As Birmingham and neighbouring authorities ponder how to respond to the Government’s demand that they create a directly-elected mayor, one local politician is already quietly campaigning for the job.
David Jamieson, the Police and Crime Commissioner for the West Midlands, offered a warm welcome to the Government’s planned Cities and Local Government Devolution Bill, which creates a mechanism allowing the Government to devolve power to cities with elected metro mayors.
The Bill will specify that a metro mayor – which means a mayor covering multiple local authorities – can take over the work of police and crime commissioners, and become responsible for overseeing policing. This is the arrangement already in place in London, where mayor Boris Johnson is in charge of scrutinising policing, and set to be introduced in Manchester, which is creating its own metro mayor.
If the West Midlands goes down the same route then a politician who already has experience of overseeing police services could be in a prime position to stand for the job.
Mr Jamieson said he welcomed plans to give metro mayors the ability to undertake the functions of Police and Crime Commissioners.

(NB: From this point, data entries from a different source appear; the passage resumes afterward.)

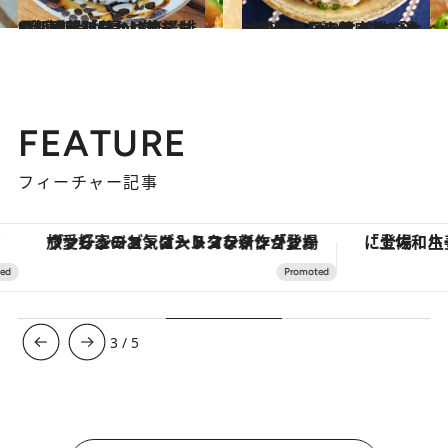
2023.4.28
“冷凍期間が長い肉”をおいしく！「豚ヒレ唐揚げ、豆苗あんかけ丼」 排骨飯に近い味わいでごはんが進む！
グルメ
2023.3.4
【疲れた日の即席丼レシピ】 さっぱりと美味「カツオのたたき丼」 カツオは醤油とバルサミコで漬けに
グルメ
FEATURE
フィーチャー記事
ヴァシュロン・コンスタンタン「オーヴァーシーズ・オートマティック」。旅愛好家のお気に入りコレクションから、ジェンダーレスな新作が登場
3
/
5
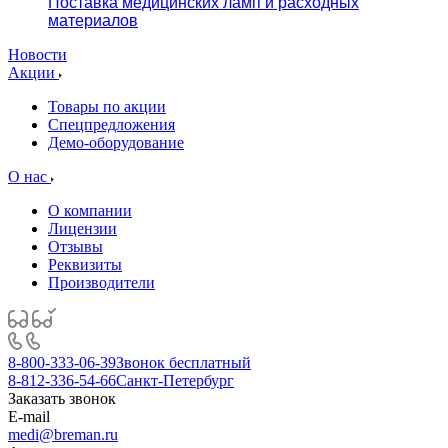
Поставка медицинских ламп и расходных
материалов
Новости
Акции
Товары по акции
Спецпредложения
Демо-оборудование
О нас
О компании
Лицензии
Отзывы
Реквизиты
Производители
8-800-333-06-39
Звонок бесплатный
8-812-336-54-66
Санкт-Петербург
Заказать звонок
E-mail
medi@breman.ru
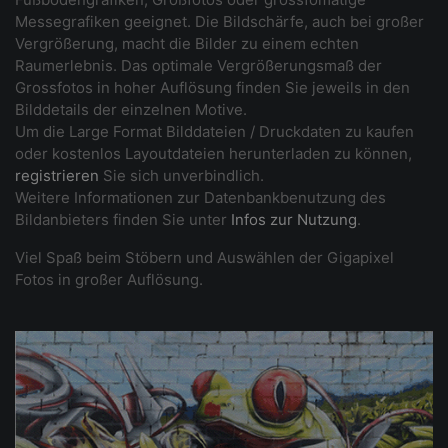
Messegrafiken geeignet. Die Bildschärfe, auch bei großer
Vergrößerung, macht die Bilder zu einem echten
Raumerlebnis. Das optimale Vergrößerungsmaß der
Grossfotos in hoher Auflösung finden Sie jeweils in den
Bilddetails der einzelnen Motive.
Um die Large Format Bilddateien / Druckdaten zu kaufen
oder kostenlos Layoutdateien herunterladen zu können,
registrieren
Sie sich unverbindlich.
Weitere Informationen zur Datenbankbenutzung des
Bildanbieters finden Sie unter
Infos zur Nutzung
.
Viel Spaß beim Stöbern und Auswählen der Gigapixel
Fotos in großer Auflösung.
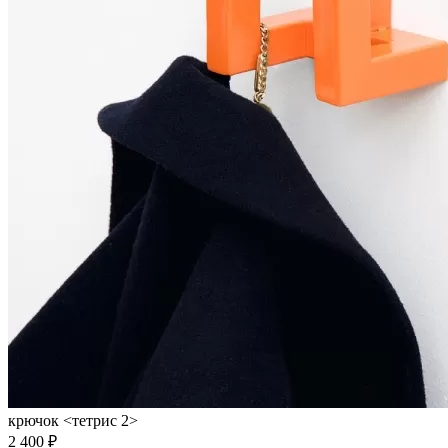
крючок <тетрис 2>
2 400 ₽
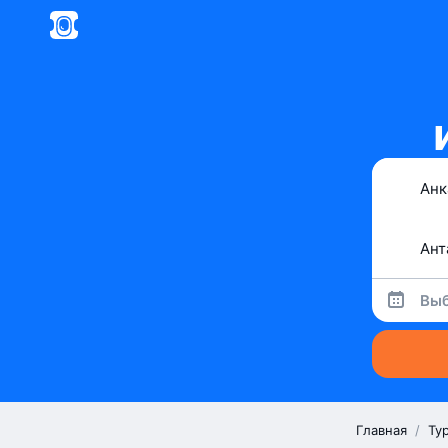
Выб
Главная
/
Ту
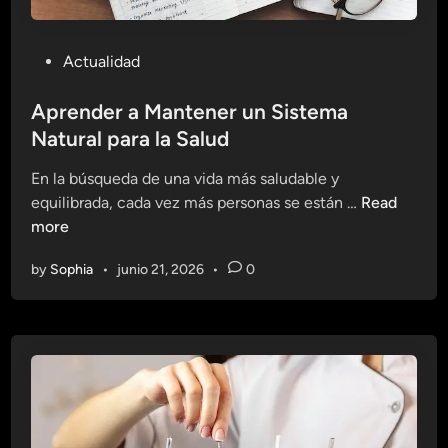
P
Actualidad
o
s
Aprender a Mantener un Sistema
t
Natural para la Salud
e
En la búsqueda de una vida más saludable y
d
A
equilibrada, cada vez más personas se están …
Read
i
p
more
n
r
by
Sophia
•
junio 21, 2026
•
0
e
n
d
e
r
a
M
a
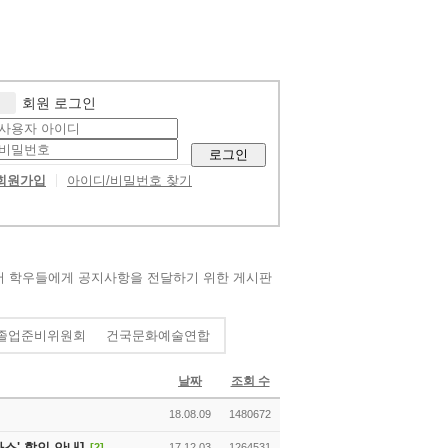
회원 로그인
로그인
회원가입
아이디/비밀번호 찾기
서 학우들에게 공지사항을 전달하기 위한 게시판
졸업준비위원회
건국문화예술연합
날짜
조회 수
18.08.09
1480672
스' 할인 안내]
[2]
17.12.03
1264531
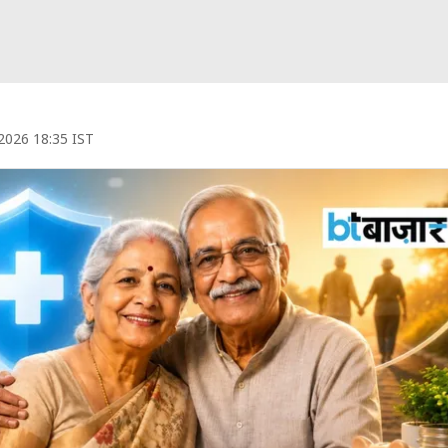
 2026 18:35 IST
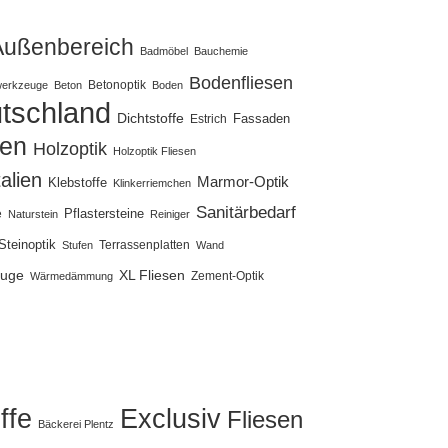
Außenbereich
Badmöbel
Bauchemie
Bodenfliesen
Betonoptik
erkzeuge
Beton
Boden
tschland
Dichtstoffe
Fassaden
Estrich
sen
Holzoptik
Holzoptik Fliesen
talien
Marmor-Optik
Klebstoffe
Klinkerriemchen
Sanitärbedarf
Pflastersteine
e
Naturstein
Reiniger
Steinoptik
Terrassenplatten
Stufen
Wand
uge
XL Fliesen
Zement-Optik
Wärmedämmung
ffe
Exclusiv
Fliesen
Bäckerei Plentz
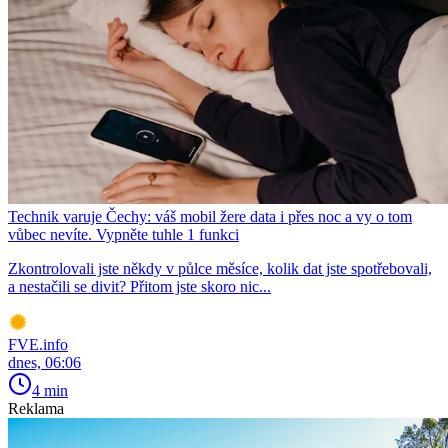
Technik varuje Čechy: váš mobil žere data i přes noc a vy o tom
vůbec nevíte. Vypněte tuhle 1 funkci
Zkontrolovali jste někdy v půlce měsíce, kolik dat jste spotřebovali,
a nestačili se divit? Přitom jste skoro nic...
FVE.info
dnes, 06:06
4 min
Reklama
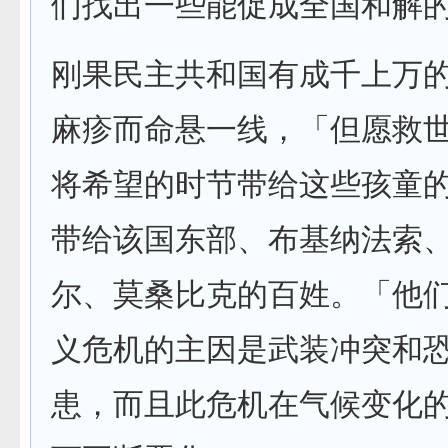
们找出一些能促成全国和解
刚果民主共和国有成千上万
麻疹而命悬一线，「但愿救
将希望的时节带给这些孩童
带给该国东部、布基纳法索
尔、莫桑比克的百姓。「他
义危机的主因是武装冲突和
患，而且此危机在气候变化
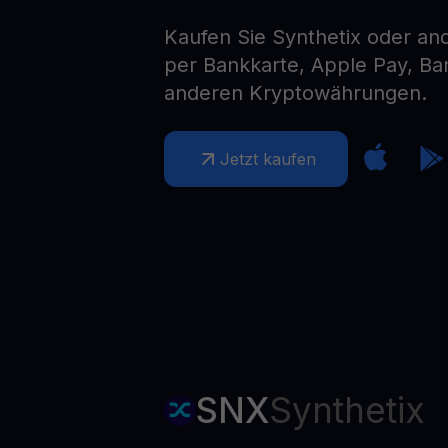
Web3 wallet
Kaufen Sie Synthetix oder a
Ihr Web3-Vermögen an einem Ort verwalten
per Bankkarte, Apple Pay, B
anderen Kryptowährungen.
Jetzt kaufen
SNX
Synthetix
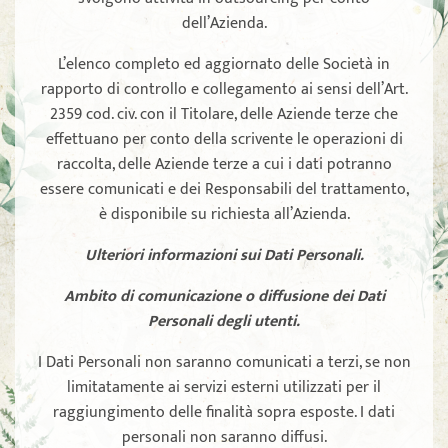
dell’Azienda.
L’elenco completo ed aggiornato delle Società in
rapporto di controllo e collegamento ai sensi dell’Art.
2359 cod. civ. con il Titolare, delle Aziende terze che
effettuano per conto della scrivente le operazioni di
raccolta, delle Aziende terze a cui i dati potranno
essere comunicati e dei Responsabili del trattamento,
è disponibile su richiesta all’Azienda.
Ulteriori informazioni sui Dati Personali.
Ambito di comunicazione o diffusione dei Dati
Personali degli utenti.
I Dati Personali non saranno comunicati a terzi, se non
limitatamente ai servizi esterni utilizzati per il
raggiungimento delle finalità sopra esposte. I dati
personali non saranno diffusi.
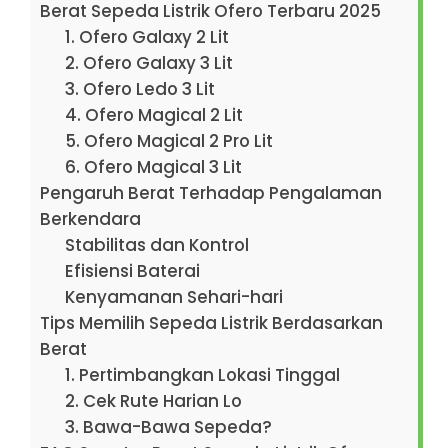
Berat Sepeda Listrik Ofero Terbaru 2025
1. Ofero Galaxy 2 Lit
2. Ofero Galaxy 3 Lit
3. Ofero Ledo 3 Lit
4. Ofero Magical 2 Lit
5. Ofero Magical 2 Pro Lit
6. Ofero Magical 3 Lit
Pengaruh Berat Terhadap Pengalaman
Berkendara
Stabilitas dan Kontrol
Efisiensi Baterai
Kenyamanan Sehari-hari
Tips Memilih Sepeda Listrik Berdasarkan
Berat
1. Pertimbangkan Lokasi Tinggal
2. Cek Rute Harian Lo
3. Bawa-Bawa Sepeda?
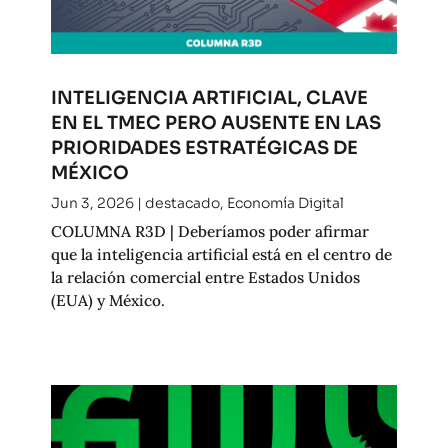
INTELIGENCIA ARTIFICIAL, CLAVE
EN EL TMEC PERO AUSENTE EN LAS
PRIORIDADES ESTRATÉGICAS DE
MÉXICO
Jun 3, 2026
|
destacado
,
Economía Digital
COLUMNA R3D | Deberíamos poder afirmar
que la inteligencia artificial está en el centro de
la relación comercial entre Estados Unidos
(EUA) y México.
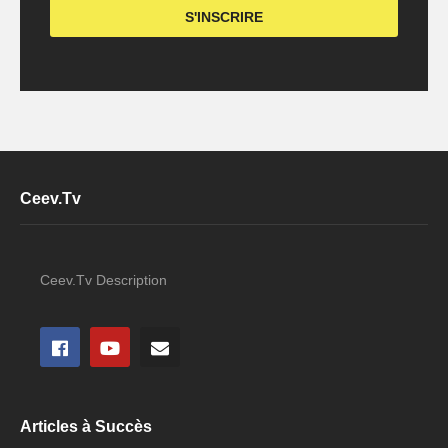
Ceev.Tv
Ceev.Tv Description
Articles à Succès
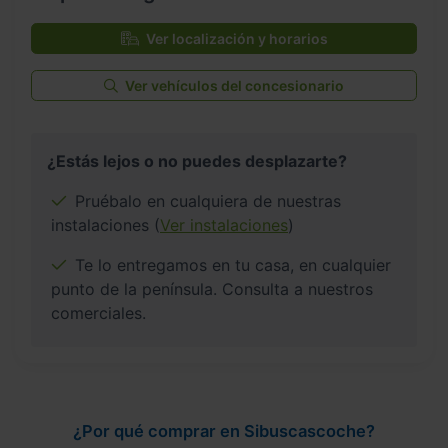
Ver localización y horarios
Ver vehículos del concesionario
¿Estás lejos o no puedes desplazarte?
Pruébalo en cualquiera de nuestras
instalaciones (
Ver instalaciones
)
Te lo entregamos en tu casa, en cualquier
punto de la península. Consulta a nuestros
comerciales.
¿Por qué comprar en Sibuscascoche?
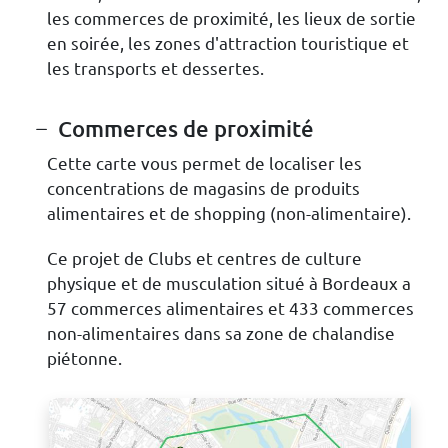
les commerces de proximité, les lieux de sortie
en soirée, les zones d'attraction touristique et
les transports et dessertes.
Commerces de proximité
Cette carte vous permet de localiser les
concentrations de magasins de produits
alimentaires et de shopping (non-alimentaire).
Ce projet de Clubs et centres de culture
physique et de musculation situé à Bordeaux a
57 commerces alimentaires et 433 commerces
non-alimentaires dans sa zone de chalandise
piétonne.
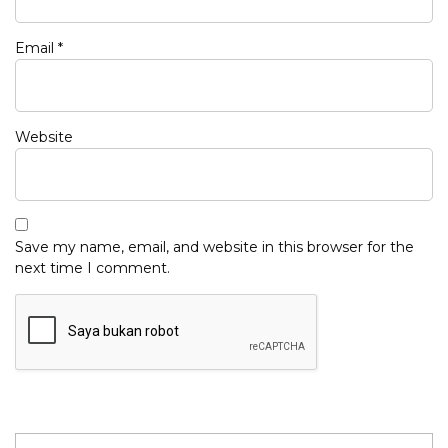
Email
*
Website
Save my name, email, and website in this browser for the
next time I comment.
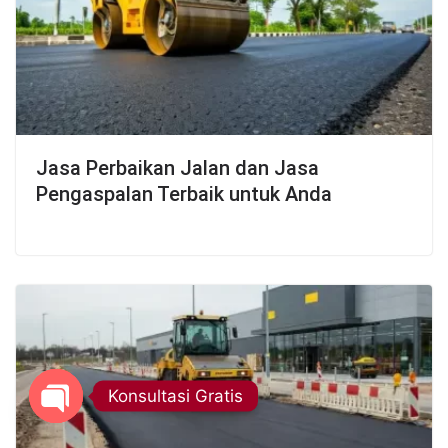
Jasa Perbaikan Jalan dan Jasa
Pengaspalan Terbaik untuk Anda
Konsultasi Gratis
Open chaty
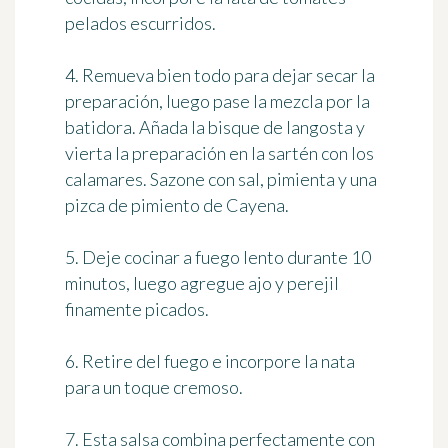
pelados escurridos.
4. Remueva bien todo para dejar secar la
preparación, luego pase la mezcla por la
batidora. Añada la bisque de langosta y
vierta la preparación en la sartén con los
calamares. Sazone con sal, pimienta y una
pizca de pimiento de Cayena.
5. Deje cocinar a fuego lento durante 10
minutos, luego agregue ajo y perejil
finamente picados.
6. Retire del fuego e incorpore la nata
para un toque cremoso.
7. Esta salsa combina perfectamente con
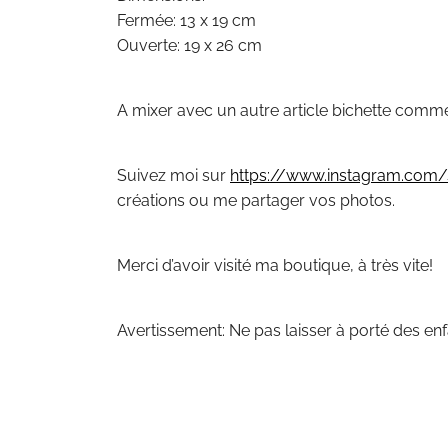
Fermée: 13 x 19 cm
Ouverte: 19 x 26 cm
A mixer avec un autre article bichette comm
Suivez moi sur
https://www.instagram.com/s
créations ou me partager vos photos.
Merci d’avoir visité ma boutique, à très vite!
Avertissement: Ne pas laisser à porté des enf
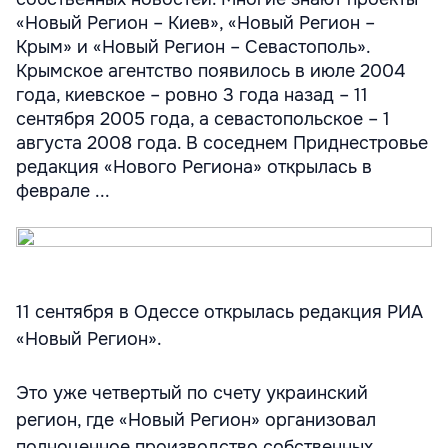
«Новый Регион – Киев», «Новый Регион –
Крым» и «Новый Регион – Севастополь».
Крымское агентство появилось в июле 2004
года, киевское – ровно 3 года назад – 11
сентября 2005 года, а севастопольское – 1
августа 2008 года. В соседнем Приднестровье
редакция «Нового Региона» открылась в
феврале ...
11 сентября в Одессе открылась редакция РИА
«Новый Регион».
Это уже четвертый по счету украинский
регион, где «Новый Регион» организовал
полноценное производство собственных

He said: “This is a welcome and sensible announcement by the government. If the West Midlands is to have a Metro Mayor it would make complete sense for that person to have responsibility for policing governance much like the Mayor of London currently does. This announcement is a pragmatic step that I welcome. I look forward to being part of constructive discussions as we work together to make this a reality.”
The commissioner, who was elected in 2014 following the death of former West Midlands Police and Crime Commissioner Bob Jones, is a former Labour MP who was a whip and Transport Minister in Tony Blair’s government.
He is also a former leader of the Labour Group on Solihull Borough Council.
Earlier this year he hinted that he might stand for the post of mayor, saying: “Mrs Jamieson would be happy to have me out of the house.”